Система CRISPR/Cas9 предназначается для определенных последовательностей ДНК и вызывает чистые сокращения через оба берега ДНК. В клетках млекопитающих такие сокращения сигнализируются и быстро восстанавливаются чрезвычайной системой ремонта под названием NHEJ (для несоответственного присоединения конца). NHEJ эффективен, но не очень точен и часто приводит к вставке или удалению нескольких оснований ДНК на месте ремонта.
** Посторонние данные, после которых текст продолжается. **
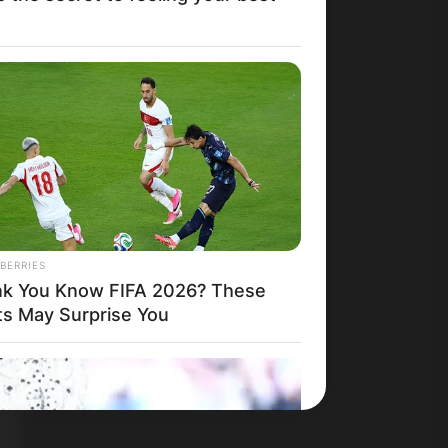
BERRIES
nk You Know FIFA 2026? These
ts May Surprise You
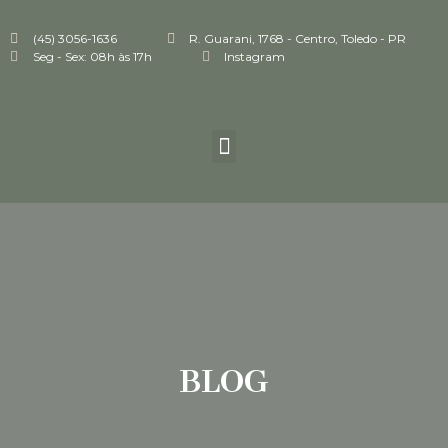
(45) 3056-1636
R. Guarani, 1768 - Centro, Toledo - PR
Seg - Sex: 08h às 17h
Instagram
BLOG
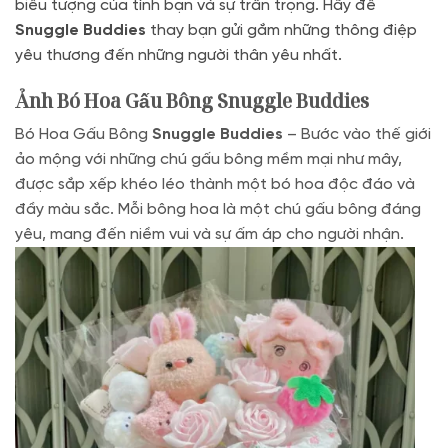
biểu tượng của tình bạn và sự trân trọng. Hãy để
Snuggle Buddies
thay bạn gửi gắm những thông điệp
yêu thương đến những người thân yêu nhất.
Ảnh Bó Hoa Gấu Bông Snuggle Buddies
Bó Hoa Gấu Bông
Snuggle Buddies
– Bước vào thế giới
ảo mộng với những chú gấu bông mềm mại như mây,
được sắp xếp khéo léo thành một bó hoa độc đáo và
đầy màu sắc. Mỗi bông hoa là một chú gấu bông đáng
yêu, mang đến niềm vui và sự ấm áp cho người nhận.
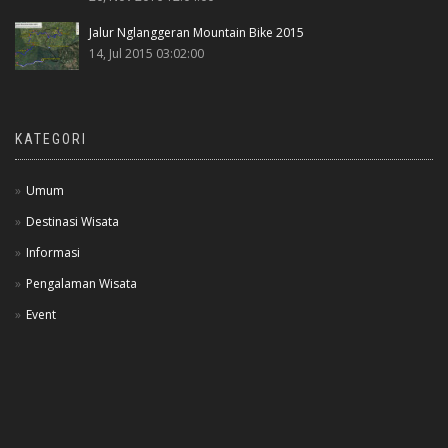
Jalur Nglanggeran Mountain Bike 2015
14, Jul 2015 03:02:00
KATEGORI
Umum
Destinasi Wisata
Informasi
Pengalaman Wisata
Event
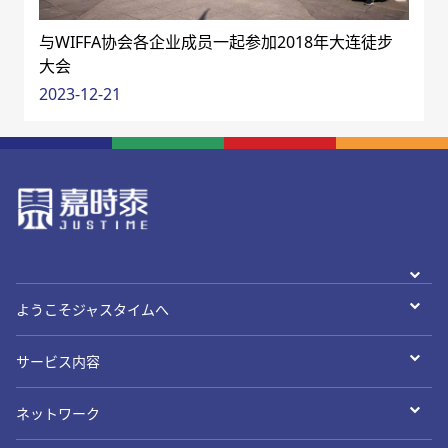
与WIFFA协会各企业成员一起参加2018年大连徒步
大会
2023-12-21
ようこそジャスタイムへ
サービス内容
ネットワーク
Поскольку ДНК прочитана в кодонах трех оснований за один раз, такие небольшие изменения в критических положениях часто разрушают функцию соответствующего гена и его продукта белка.Роберт Ян Леббинк, из Университетского Медицинского центра в Утрехте, Нидерланды и коллегах рассуждал, что CRISPR/Cas9 мог предназначаться и видоизменить скрытую ДНК вируса герпеса в зараженных клетках человека и так потенциально предотвратить сопутствующие заболевания вируса герпеса. Чтобы проверить это, исследователи разработали определенное руководство (g) РНК – последовательности, которые дополнительны к жизненно важным частям вирусного генома и функции как ‘молекулярные адреса’.
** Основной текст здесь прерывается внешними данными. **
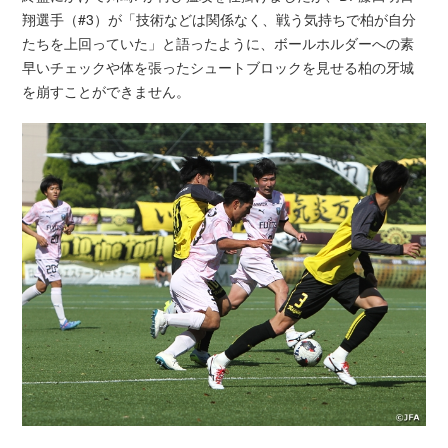
翔選手（#3）が「技術などは関係なく、戦う気持ちで柏が自分
たちを上回っていた」と語ったように、ボールホルダーへの素
早いチェックや体を張ったシュートブロックを見せる柏の牙城
を崩すことができません。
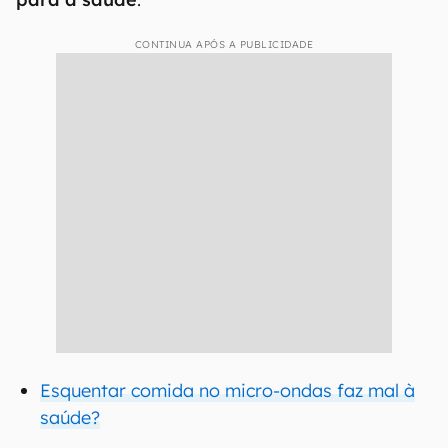
CONTINUA APÓS A PUBLICIDADE
Esquentar comida no micro-ondas faz mal à
saúde?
Эти gRNAs, объединенные с ‘молекулярными ножницами’ часть системы CRISPR/Cas9, должны вызвать определенные сокращения и последующие мутации в ДНК вируса герпеса, и так нанесите вред вирусам.В их систематическом подходе исследователи посмотрели на трех различных членов группы вируса герпеса: вирусный тип 1 (HSV-1) герпеса простого, вызывающий герпес и кератит герпеса; человеческий цитомегаловирус (HCMV), наиболее распространенная вирусная причина врожденных дефектов (когда вирус передан от матери к зародышу); и Вирус Эпштейновского Барристера (EBV), вызывающий инфекционный мононуклеоз и многократные типы рака.
Работая с клетками лимфомы, скрытым образом зараженными EBV, исследователи показали, что введение gRNAs, которые предназначаются для определенных последовательностей ДНК EBV, может ввести мутации на целевых местах. Такие мутации могут устранить существенные функции вируса, а также дестабилизировать вирусные Молекулы ДНК. В соответствии с этим, исследователи сообщают, что при помощи двух различных gRNAs планирование для существенного гена EBV, они могут вызвать потерю более чем 95% геномов EBV от клеток – хозяев.
Во время скрытой инфекции геномы HCMV существуют как круглые Молекулы ДНК в ядре клеток – хозяев. После вирусного оживления повторение HCMV медленно продолжается.
С соответствующим gRNAs исследователи нашли, что редактирование CRISPR/Cas9 может эффективно ослабить повторение HCMV. Однако они также наблюдали появление вариантов спасения, которые обходят редактирование CRISPR/Cas9, предполагая, что одновременное редактирование на многократных критических местах в геноме HCMV необходимо, чтобы избежать развития стойких геномов.
По сравнению с HCMV HSV-1 умножается намного быстрее. Когда исследователи проверили различный gRNAs планирование для различных существенных генов HSV-1 вместе с CRISPR/Cas9, они нашли, что многие из них смогли уменьшить вирусное повторение. Когда они объединили два из тех gRNAs, таким образом одновременно будучи нацелен на два существенных гена, они смогли полностью подавить повторение HSV-1.
С другой стороны, они были неспособны вызвать редактирование во время скрытой фазы, т.е. когда вирусная ДНК активно не умножалась.«Мы наблюдали очень эффективное и определенное разрешение EBV от скрытым образом зараженных опухолевых клеток и нарушения HSV-1 и повторения HCMV в клетках человека», исследователи подводят итог. Они продолжают, «хотя CRISPR/Cas9 был неэффективен при направлении разработки генома неподвижного HSV-1, вирусное повторение после оживления неподвижного HSV-1 было эффективно аннулировано, используя anti-HSV-1 gRNAs».
Их результаты, они надеются, «может позволить дизайн эффективных терапевтических стратегий предназначаться для человеческих вирусов герпеса и во время скрытых и во время продуктивных инфекций».